Ces nouvelles réformes à grande échelle mettent donc de l’avant de nombreuses stratégies gouvernementales « hybrides » à employer afin de réaliser des réformes effectives et durables. Il semble maintenant s’agir d’offrir, en logique « verticale » ou centralisatrice qui donne la direction au changement et encadre les actions des acteurs sur le terrain, une vision claire du changement à entreprendre et des résultats à atteindre, de déterminer les buts, de mettre en place des moyens spécifiques et des ressources, d’établir des standards, des incitateurs et un processus d’évaluation et de reddition de comptes. En ce qui concerne la logique « horizontale » ou décentralisée, il s’agit de donner une certaine autonomie aux acteurs sur le terrain et de développer leur capacité à construire7. On propose également, au niveau de la zone de pouvoir et de marchandage, d’informer les acteurs et la population sur le changement, de les faire participer au processus de changement, c’est-à-dire de les mobiliser, de favoriser les débats et les apprentissages et d’obtenir des consensus, mais les modalités ou stratégies spécifiques permettant d’atteindre ces stratégies générales manquent à l’appel. Ces mêmes problèmes de spécification opérationnelle se présentent lorsqu’il s’agit de déterminer les stratégies qui permettent de s’adapter au fait que les politiques évoluent et se transforment au fil du temps. La dimension « prise en compte du contexte » devient, pour sa part, grandement importante à considérer lors du choix des stratégies d’implantation ainsi que tout au long du processus de changement.

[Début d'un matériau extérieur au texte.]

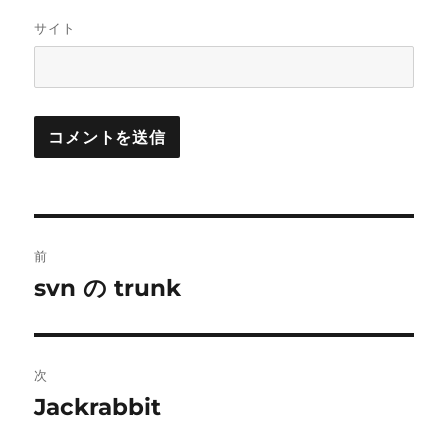
サイト
投
前
稿
svn の trunk
前
の
ナ
投
ビ
稿:
次
ゲ
Jackrabbit
次
の
ー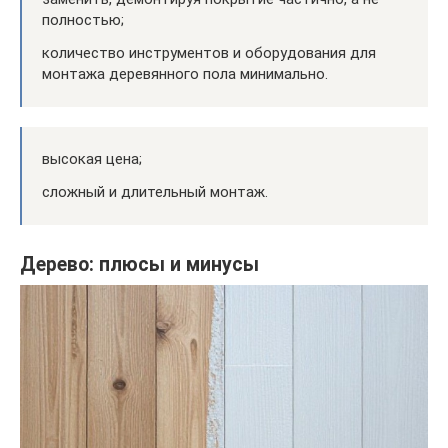
полностью;
количество инструментов и оборудования для
монтажа деревянного пола минимально.
высокая цена;
сложный и длительный монтаж.
Дерево: плюсы и минусы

Ainsi, les stratégies « hybrides » permettraient aux réformes éducatives d’avoir le maximum de chances de réussite (Hargreaves, 1989; Fuhrman, 1993; Gather-Thurler, 2000; Legendre, 2002; Tyack et Cuban, 2003; Van Zanten, 2004; Fullan, 2007) mais beaucoup reste à faire afin de comprendre comment ces dynamiques de gouvernement et de terrain, de pouvoir et de négociation, de transformation et de spécification, et de prise en compte du contexte peuvent prendre place.

7 La capacité à construire « fait référence au fait de développer l’habileté collective – dispositions, talents, connaissances, motivation et ressources – à agir ensemble afin de réaliser des changements positifs » (Fullan, 2005 : 4).